**WHAT YOU HAVE TO DO:** A complete answer retypes each of the records below precisely and includes none of the pictures.

[[ MATERIAL TO PROCESS open ]]

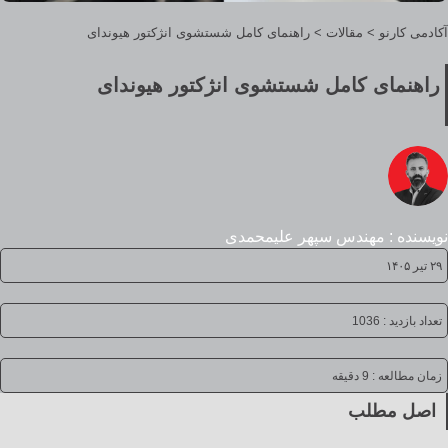
آکادمی کارنو
>
مقالات
>
راهنمای کامل شستشوی انژکتور هیوندای
راهنمای کامل شستشوی انژکتور هیوندای
نویسنده : مهندس سپهر علیمحمدی
۲۹ تیر ۱۴۰۵
تعداد بازدید : 1036
زمان مطالعه :
9 دقیقه
اصل مطلب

[[ MATERIAL TO PROCESS closed ]]

**SOLUTION:**
آکادمی کارنو
>
مقالات
>
راهنمای کامل شستشوی انژکتور هیوندای
راهنمای کامل شستشوی انژکتور هیوندای
نویسنده : مهندس سپهر علیمحمدی
۲۹ تیر ۱۴۰۵
تعداد بازدید : 1036
زمان مطالعه :
9 دقیقه
اصل مطلب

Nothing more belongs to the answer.